At 4:26 PM, Blogger Johnny Menace said...

what good can come out of an your boyfriend/girlfriend hanging out with thier ex... and is the blow doll an ex as well.

 
At 4:26 PM, Blogger Johnny Menace said...

and my good i mean i've never heard a story that ended well that began my boyfriend was hanging out with his ex.

 
At 5:35 PM, Blogger monica said...

well i've hung out with my ex-gf before and not had any probs. tho one time i did wonder wat it would be like to kiss her again or be with her again. it stayed at thoughts, but IF there was the opportunity for a hook up, would i have? i dunno. unfortunately, in another situation, when i was with M and A came around talkin about his undying love and other bullshit, i chose the wrong path. and im not a bad person (naughty maybe ;) hhaha) but i made a really dumb choice and messed up the trust i had with M and maybe fucked up something really good with M.

but uhm, yeah. thats my drama. tho that doesnt mean someone else will get caught up in the same thing. i dunno. talk to him and see wat happens...

in summary. or uhm not. LOL... i agree with what folks have said. darktortoise nailed it pretty good i think.

 
At 11:14 PM, Blogger Mohammad said...

Well Monica ^ doesn't have a COCK and even she couldn't keep it in her pants.

On the other hand, give Vince some serious ANAL, that way he won't have a reason to stray (premptive you're welcome for Vince).

On the tail, are you that serious? Is he? If so it shouldn't be a problem, if not then so what? It's better to end it early and move on, right?

 
At 11:39 PM, Blogger Noam said...

Look. Talk to him. Some guys will be understanding and just not hang out with her. These are the kinds of guys who would want the same of you. If their relationship is that important to him, then don't force him, he will just resent you. Just trust him. Yeah, sure, anything can happen, but if you love him you need to have faith. That's what relationships are ultimately all about.

I've always been ok with my gfs hanging with their exes. I trusted completely. Perhaps it's not deserved, but if you don't have trust, what do you have?

 
At 5:04 AM, Anonymous Anonymous said...

hey. the one boyfriend i never cheated on (aka the love of my life) decided to go bff with his ex again when i went home to get my breat tumor removed, then broke up with me (even though he swore nothing was going on with her) and then later had sex with her about a gizillion times. Its okay though, cuz now she has cervical cancer. Haha. True story.
<3
drew

 
At 1:59 PM, Blogger Evil Genius said...

Drew,

that sucks, but some would say 'karma's a bitch'

seriously though, that is a sad story but at least he had the respect to break up with you before sleeping with his ex a million times.

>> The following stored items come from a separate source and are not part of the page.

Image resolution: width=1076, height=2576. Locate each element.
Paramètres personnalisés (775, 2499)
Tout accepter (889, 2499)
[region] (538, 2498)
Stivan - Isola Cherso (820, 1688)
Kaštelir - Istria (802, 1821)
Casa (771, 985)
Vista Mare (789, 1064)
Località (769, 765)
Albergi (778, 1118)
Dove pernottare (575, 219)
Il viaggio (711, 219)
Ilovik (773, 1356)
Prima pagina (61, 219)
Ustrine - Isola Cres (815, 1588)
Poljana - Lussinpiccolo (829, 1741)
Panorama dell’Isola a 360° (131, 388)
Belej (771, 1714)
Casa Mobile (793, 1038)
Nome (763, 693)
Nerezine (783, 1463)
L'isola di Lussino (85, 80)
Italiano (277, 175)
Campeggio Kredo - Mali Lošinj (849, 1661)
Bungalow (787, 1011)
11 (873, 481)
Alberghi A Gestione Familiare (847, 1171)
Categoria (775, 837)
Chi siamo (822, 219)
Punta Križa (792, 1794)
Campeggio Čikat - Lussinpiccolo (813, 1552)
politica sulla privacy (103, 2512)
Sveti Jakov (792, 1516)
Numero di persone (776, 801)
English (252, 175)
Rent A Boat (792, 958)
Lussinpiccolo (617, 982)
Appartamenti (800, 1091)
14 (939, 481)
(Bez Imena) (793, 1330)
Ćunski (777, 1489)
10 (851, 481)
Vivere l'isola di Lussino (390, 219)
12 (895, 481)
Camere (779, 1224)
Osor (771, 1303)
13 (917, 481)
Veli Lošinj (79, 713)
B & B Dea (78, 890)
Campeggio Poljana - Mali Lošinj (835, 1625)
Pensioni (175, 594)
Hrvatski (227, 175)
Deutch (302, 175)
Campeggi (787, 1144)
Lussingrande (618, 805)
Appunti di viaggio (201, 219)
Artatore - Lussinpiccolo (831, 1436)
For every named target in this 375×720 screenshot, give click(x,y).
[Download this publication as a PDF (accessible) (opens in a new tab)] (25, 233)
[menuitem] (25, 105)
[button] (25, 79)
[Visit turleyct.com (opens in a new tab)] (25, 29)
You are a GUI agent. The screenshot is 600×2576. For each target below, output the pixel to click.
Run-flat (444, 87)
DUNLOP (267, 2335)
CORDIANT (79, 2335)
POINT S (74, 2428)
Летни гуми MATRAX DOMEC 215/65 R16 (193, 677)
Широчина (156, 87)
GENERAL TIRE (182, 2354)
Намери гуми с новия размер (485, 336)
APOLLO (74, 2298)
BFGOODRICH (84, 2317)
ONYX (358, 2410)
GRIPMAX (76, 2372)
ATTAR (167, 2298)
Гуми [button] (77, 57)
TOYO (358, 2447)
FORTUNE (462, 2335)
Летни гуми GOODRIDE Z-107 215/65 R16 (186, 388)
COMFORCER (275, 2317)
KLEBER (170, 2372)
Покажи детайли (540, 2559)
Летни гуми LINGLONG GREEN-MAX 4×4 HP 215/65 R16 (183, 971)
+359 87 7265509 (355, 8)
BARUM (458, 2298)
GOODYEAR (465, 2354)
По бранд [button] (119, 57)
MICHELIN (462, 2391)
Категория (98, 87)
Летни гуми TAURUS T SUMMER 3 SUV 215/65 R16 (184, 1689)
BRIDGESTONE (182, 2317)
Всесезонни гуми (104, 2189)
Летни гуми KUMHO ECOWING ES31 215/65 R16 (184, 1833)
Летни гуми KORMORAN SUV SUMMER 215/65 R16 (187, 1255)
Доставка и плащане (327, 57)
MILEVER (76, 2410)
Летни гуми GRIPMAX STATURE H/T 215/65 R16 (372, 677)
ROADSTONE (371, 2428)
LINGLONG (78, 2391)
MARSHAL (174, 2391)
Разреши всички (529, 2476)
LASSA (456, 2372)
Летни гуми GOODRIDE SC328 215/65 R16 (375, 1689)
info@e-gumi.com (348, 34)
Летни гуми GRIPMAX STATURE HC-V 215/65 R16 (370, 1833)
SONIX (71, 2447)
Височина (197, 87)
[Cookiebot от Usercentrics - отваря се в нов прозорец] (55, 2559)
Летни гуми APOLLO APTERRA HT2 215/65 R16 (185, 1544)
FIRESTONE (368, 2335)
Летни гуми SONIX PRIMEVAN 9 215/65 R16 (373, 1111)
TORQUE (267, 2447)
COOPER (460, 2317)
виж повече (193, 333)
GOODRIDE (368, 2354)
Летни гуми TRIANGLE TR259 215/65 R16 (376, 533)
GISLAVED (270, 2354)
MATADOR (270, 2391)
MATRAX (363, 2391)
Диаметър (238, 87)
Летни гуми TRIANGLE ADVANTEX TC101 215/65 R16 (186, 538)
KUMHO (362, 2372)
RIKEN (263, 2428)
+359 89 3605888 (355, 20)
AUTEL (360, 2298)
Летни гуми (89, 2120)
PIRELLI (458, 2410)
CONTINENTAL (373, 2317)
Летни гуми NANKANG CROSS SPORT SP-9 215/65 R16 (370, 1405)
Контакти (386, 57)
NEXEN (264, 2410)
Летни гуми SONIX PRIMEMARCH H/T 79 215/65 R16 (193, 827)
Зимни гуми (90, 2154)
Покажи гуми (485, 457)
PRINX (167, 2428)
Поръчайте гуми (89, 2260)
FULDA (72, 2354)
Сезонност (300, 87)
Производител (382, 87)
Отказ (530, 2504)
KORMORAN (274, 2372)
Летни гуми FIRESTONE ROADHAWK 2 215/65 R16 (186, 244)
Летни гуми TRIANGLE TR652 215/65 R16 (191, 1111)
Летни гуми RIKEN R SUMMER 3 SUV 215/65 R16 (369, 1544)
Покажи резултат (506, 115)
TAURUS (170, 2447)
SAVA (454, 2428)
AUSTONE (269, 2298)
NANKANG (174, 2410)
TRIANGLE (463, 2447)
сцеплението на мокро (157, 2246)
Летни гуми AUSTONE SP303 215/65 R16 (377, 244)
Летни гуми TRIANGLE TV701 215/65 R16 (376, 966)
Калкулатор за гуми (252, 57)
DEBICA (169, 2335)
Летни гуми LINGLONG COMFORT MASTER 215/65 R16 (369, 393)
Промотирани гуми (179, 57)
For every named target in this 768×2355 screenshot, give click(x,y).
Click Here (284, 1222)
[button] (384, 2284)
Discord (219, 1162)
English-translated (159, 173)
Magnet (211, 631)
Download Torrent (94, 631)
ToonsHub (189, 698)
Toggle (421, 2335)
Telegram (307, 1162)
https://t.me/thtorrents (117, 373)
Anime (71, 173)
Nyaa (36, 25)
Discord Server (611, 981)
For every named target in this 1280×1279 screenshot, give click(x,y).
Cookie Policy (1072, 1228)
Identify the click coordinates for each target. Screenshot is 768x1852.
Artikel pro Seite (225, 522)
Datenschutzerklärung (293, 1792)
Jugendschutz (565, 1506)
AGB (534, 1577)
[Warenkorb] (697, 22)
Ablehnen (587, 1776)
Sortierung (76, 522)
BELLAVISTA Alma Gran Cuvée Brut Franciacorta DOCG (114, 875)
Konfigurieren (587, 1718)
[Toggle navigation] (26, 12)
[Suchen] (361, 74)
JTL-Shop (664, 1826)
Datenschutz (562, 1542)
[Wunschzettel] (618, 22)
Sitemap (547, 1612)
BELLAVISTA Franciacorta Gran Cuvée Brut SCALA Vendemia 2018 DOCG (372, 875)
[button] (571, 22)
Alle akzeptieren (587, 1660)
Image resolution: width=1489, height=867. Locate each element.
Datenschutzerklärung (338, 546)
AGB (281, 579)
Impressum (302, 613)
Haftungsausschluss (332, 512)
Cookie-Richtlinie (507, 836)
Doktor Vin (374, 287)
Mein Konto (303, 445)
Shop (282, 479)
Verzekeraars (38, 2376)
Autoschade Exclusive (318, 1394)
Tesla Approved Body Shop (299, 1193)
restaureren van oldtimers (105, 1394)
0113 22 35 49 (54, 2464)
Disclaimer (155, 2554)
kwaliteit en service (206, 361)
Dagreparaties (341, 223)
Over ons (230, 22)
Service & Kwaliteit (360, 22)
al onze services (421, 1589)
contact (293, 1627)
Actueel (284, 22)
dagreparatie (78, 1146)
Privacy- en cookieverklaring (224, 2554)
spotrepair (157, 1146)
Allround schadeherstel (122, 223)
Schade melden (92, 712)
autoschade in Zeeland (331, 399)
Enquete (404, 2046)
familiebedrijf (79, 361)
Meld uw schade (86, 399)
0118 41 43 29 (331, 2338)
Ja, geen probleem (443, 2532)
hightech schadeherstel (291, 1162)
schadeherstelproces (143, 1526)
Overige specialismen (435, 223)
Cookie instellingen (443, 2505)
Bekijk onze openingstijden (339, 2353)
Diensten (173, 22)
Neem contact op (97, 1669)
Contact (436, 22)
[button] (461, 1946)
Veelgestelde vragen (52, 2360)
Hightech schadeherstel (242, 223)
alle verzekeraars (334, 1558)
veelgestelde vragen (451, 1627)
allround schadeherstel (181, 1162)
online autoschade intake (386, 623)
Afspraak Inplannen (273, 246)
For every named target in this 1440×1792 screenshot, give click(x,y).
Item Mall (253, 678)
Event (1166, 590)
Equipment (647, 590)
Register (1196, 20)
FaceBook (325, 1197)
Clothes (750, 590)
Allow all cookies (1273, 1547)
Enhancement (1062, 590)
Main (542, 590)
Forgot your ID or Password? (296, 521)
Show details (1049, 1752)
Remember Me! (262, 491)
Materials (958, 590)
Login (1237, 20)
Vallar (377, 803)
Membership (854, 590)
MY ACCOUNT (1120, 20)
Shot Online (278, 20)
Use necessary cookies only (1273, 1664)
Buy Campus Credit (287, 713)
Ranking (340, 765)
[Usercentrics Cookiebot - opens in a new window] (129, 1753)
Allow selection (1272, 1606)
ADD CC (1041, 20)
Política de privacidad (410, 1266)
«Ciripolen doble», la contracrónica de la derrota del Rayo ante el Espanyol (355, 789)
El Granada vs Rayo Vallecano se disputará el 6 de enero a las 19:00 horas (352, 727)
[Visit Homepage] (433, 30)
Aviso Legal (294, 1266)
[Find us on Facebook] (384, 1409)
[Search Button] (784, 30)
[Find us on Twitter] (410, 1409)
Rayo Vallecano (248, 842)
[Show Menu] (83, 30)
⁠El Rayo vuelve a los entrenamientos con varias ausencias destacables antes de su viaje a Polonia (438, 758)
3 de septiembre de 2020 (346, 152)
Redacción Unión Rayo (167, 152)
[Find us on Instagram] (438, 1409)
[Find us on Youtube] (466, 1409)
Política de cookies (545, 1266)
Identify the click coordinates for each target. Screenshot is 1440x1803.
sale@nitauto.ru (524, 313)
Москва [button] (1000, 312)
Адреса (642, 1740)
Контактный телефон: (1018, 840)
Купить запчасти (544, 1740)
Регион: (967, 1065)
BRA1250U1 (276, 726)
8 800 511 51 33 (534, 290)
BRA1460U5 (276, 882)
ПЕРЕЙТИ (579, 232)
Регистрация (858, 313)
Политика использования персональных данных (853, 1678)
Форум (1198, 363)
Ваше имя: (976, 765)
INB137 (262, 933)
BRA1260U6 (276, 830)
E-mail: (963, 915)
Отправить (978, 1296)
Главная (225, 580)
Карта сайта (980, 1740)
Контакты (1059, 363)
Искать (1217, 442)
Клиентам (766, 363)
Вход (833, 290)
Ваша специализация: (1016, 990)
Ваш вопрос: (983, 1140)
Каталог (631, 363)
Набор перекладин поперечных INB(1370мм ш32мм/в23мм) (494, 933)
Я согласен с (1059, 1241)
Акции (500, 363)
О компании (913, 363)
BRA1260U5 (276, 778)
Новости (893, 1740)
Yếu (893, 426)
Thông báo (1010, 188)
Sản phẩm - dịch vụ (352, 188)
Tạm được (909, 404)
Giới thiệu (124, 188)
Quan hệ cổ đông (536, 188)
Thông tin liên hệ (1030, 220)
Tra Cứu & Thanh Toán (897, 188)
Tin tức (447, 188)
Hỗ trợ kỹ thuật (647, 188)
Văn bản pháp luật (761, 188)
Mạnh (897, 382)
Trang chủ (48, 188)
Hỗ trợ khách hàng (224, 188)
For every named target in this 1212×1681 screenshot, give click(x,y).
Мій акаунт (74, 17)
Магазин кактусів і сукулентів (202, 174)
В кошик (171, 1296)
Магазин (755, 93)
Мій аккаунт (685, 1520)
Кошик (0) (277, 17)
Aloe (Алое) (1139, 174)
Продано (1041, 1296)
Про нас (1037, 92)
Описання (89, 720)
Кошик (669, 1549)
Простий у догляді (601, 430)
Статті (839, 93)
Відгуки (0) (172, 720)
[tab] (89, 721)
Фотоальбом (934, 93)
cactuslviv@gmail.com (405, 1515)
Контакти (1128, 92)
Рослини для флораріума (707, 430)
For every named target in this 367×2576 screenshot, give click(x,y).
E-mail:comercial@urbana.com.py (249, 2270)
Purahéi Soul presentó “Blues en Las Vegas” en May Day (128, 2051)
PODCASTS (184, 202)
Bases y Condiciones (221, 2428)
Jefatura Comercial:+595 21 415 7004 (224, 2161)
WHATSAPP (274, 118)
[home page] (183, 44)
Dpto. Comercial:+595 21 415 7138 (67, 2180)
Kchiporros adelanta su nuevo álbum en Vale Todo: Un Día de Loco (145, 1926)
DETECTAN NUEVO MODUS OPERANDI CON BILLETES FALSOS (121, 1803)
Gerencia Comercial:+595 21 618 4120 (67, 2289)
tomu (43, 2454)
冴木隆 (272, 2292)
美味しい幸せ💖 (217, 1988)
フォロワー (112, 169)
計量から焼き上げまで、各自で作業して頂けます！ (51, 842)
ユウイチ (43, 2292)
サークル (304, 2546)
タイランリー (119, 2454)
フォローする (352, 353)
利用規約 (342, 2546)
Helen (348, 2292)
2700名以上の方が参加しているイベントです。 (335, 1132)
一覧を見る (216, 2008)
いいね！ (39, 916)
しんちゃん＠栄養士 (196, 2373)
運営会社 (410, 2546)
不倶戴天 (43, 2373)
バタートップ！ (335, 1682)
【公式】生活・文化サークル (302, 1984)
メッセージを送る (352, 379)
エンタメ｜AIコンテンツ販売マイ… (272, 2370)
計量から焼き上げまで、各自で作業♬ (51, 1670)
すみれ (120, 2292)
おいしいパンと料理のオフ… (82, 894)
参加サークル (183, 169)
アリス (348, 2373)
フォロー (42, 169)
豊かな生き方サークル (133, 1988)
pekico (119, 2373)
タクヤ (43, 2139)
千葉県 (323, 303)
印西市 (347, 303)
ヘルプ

that said, it sounded like that guy was a douche-bag anyway. not able to make the time to spend with you before you went in for a stressful and scary surgery? Who needs a guy like that!

 
At 4:22 PM, Blogger monica said...

don't hate mohammed just cuz i wont use my big ol naughty toyz on you! :-p

altho... now that you have that pimp-ass car... hmmmm....

 
At 6:56 PM, Blogger Noam said...

Someone who has cheated should not complain when she gets cuckolded.